La storia della mobilità carnica racconta un territorio che ha fatto del viaggio una forma di resistenza e identità.
Prima ancora delle grandi ondate migratorie moderne, la Carnia conosceva già il significato della partenza. In queste montagne, il viaggio non è stato un’eccezione ma una condizione storica: una risposta concreta alla durezza dell’ambiente, alla necessità di lavoro, alla capacità di adattarsi senza rompere il legame con la terra d’origine.

È una cultura della mobilità che affonda le sue radici lontano nel tempo e che rende la Carnia una delle chiavi più interessanti per leggere l’intera storia dell’emigrazione friulana.
Il Museo Carnico ricorda la vicenda dei cramàrs, venditori ambulanti originari dei paesi di montagna della Carnia, attivi soprattutto tra Seicento e inizio Ottocento. I loro traffici si snodavano dalla Germania inferiore all’Austria, fino all’Ungheria e alla Transilvania. Inizialmente si trattava di un’emigrazione stagionale: gli uomini partivano in autunno e rientravano in primavera; ma anche quando l’emigrazione divenne permanente, il legame con i paesi d’origine restò molto forte.
I cramàrs, insieme a tessitori, sarti e altri mestieri itineranti, contribuirono in modo determinante alla vita economica e culturale della Carnia. Non erano soltanto viaggiatori: erano mediatori, commercianti, lavoratori capaci di attraversare confini e riportare a casa esperienze, relazioni, oggetti, idee.

Ed è proprio qui che il collegamento con la Route 66 diventa interessante. Anche la Mother Road racconta territori laterali, comunità di confine, economie locali, piccoli centri capaci di resistere e reinventarsi. La strada non è solo un’icona del viaggio americano: è anche una geografia di paesi, servizi, lavoro e memoria diffusa.
Mettere in dialogo Carnia e Route 66 significa raccontare due mondi apparentemente lontani ma uniti da una stessa logica: territori non centrali sulle mappe del potere, eppure centrali nelle storie delle persone.
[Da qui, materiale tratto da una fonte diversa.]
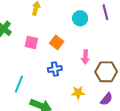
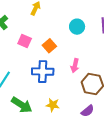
blue cross: (55, 69) -> (43, 72), size x1.5
yellow star: (78, 93) -> (53, 105), moved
Luoghi in cui il viaggio è stato necessità, competenza, sacrificio e apertura mentale.
Per questo la Carnia può diventare una chiave narrativa fortissima all’interno del progetto. Trasforma il racconto della Route 66 in qualcosa di più vicino, più friulano, più autentico. Ricorda che le strade non sono soltanto grandi direttrici turistiche, ma anche linee di sopravvivenza, lavoro, memoria e dignità.
Dalle montagne della Carnia all’asfalto americano, cambia il paesaggio ma non cambia la domanda: come si resta sé stessi quando la vita chiede di partire?